No cenário da eficiente redação, e amarrando todos esses fragmentos que compuseram seu programa, estavam o sr. e seu pupilo analisando imagens e discutindo sobre como abordar a fonte, como captar as melhores cenas, que dificuldade ou facilidade tiveram para dar continuidade à incursão pela "perifa"; enfim, o sr. aconselhava e o repórter inexperiente chorava suas, por assim dizer, mágoas. Ah, como me lembrei do Altair na 730, do Edson na Universitária e do Bittencourt no O Sucesso! É uma fase boa essa de dividir problemas com o editor. Principalmente quando ele parece ser compreensivo, dedicado e experiente como o sr. Mas, mais uma vez me decepcionei quando notei ambos (o sr. e seu rebento) interpretando a "realidade" revelada nas imagens pelo crivo da burguesia. Sim, eu insisto nessa palavra, burguesia, simplesmente porque não há outra melhor. Brancos, estudados, bonitos, engomadinhos e discutindo sobre a "falta de oportunidade" daqueles jovens que não querem estudar. E analisando tudo por cima, encarnando de fato o papel do jornalista mediador e cartesiano, que não se envolve e que narra oniscientemente o que vê. O que vocês entendem sobre falta de oportunidades?

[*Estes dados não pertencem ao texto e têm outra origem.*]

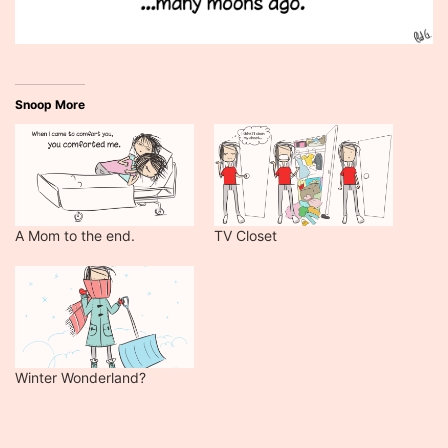
Snoop More
A Mom to the end.
TV Closet
Winter Wonderland?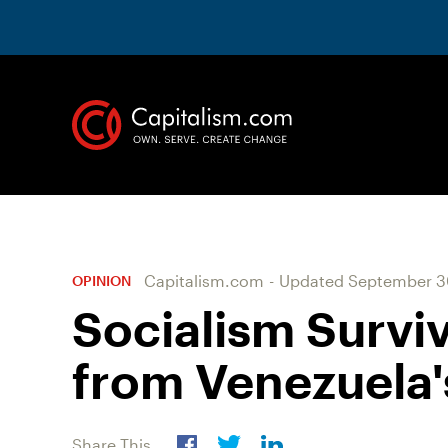
Capitalism.com
-
Updated
September 3
OPINION
Socialism Survi
from Venezuela'
Share This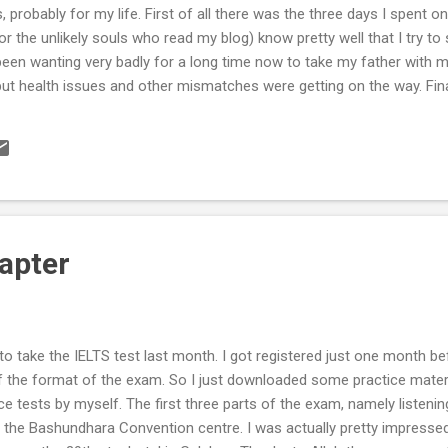
s, probably for my life. First of all there was the three days I spent o
 the unlikely souls who read my blog) know pretty well that I try t
ve been wanting very badly for a long time now to take my father with
but health issues and other mismatches were getting on the way. Fin
 the 16th and spent the next three days in the environment of a mas
inally fulfilled, Alhamdulillah. Then came the biggest family event, e
is the native village of Fuljhury, in Pirojpur district of Barisal. Ther
apter
n to take the IELTS test last month. I got registered just one month b
of the format of the exam. So I just downloaded some practice mater
e tests by myself. The first three parts of the exam, namely listenin
 the Bashundhara Convention centre. I was actually pretty impress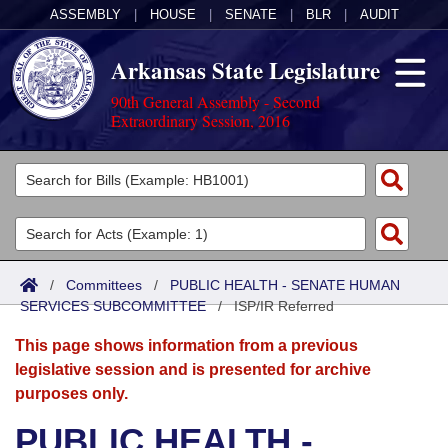
ASSEMBLY
|
HOUSE
|
SENATE
|
BLR
|
AUDIT
Arkansas State Legislature
90th General Assembly - Second
Extraordinary Session, 2016
Legislators
List All
Committees
Joint
Acts
Search
/
Committees
/
PUBLIC HEALTH - SENATE HUMAN
SERVICES SUBCOMMITTEE
Search by Range
/
ISP/IR Referred
Bills
Senate
District Finder
This page shows information from a previous
Search by Range
Calendars
Advanced Search
House
legislative session and is presented for archive
purposes only.
Meetings and Events
Arkansas Law
Advanced Search
Code Sections Amended
Task Force
PUBLIC HEALTH -
Arkansas Code and Constitution of 1874
Budget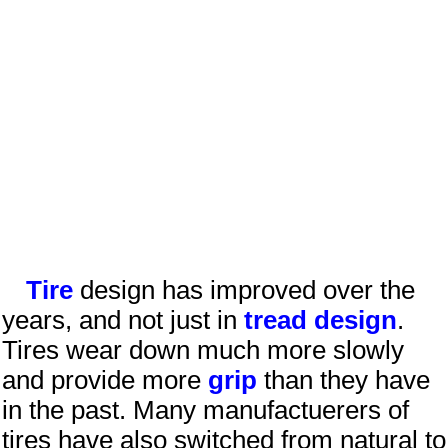
Tire
design has improved over the
years, and not just in
tread design
.
Tires wear down much more slowly
and provide more
grip
than they have
in the past. Many manufactuerers of
tires have also switched from natural to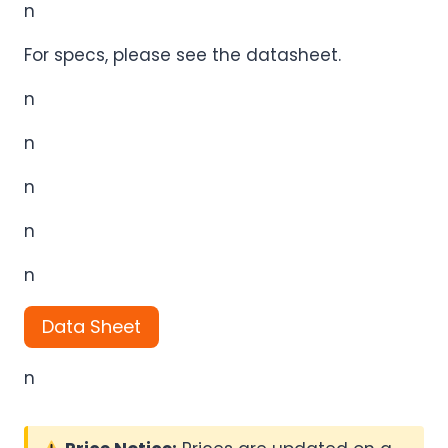
n
For specs, please see the datasheet.
n
n
n
n
n
Data Sheet
n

Ora, o que vocês vêem não é necessariamente o que é de fato. É o que percebem, só isso. E quando optam por revelar que na periferia há angústia, dores, revolta, desatenção e uma série de outros problemas públicos e privados, reforçam uma série de discursos dominantes. Alguns deles, que além de dominantes soam neoliberais, estiveram muito claro em quase todas as passagens do Profissão Repórter: não é preciso escola para pobre; os jovens da periferia são desestruturados; tudo é um caos quando o assunto é formação de jovens da periferia. Me desculpe se estiver enganada, mas quando se opta por deflagrar apenas o caos, é isso o que eu entendo. Por que o governo investe, se as pessoas não se concentram, não estudam e têm uma série de dramas muito maiores? É isso o que está nas entrelinhas do seu discurso, sr. Caco.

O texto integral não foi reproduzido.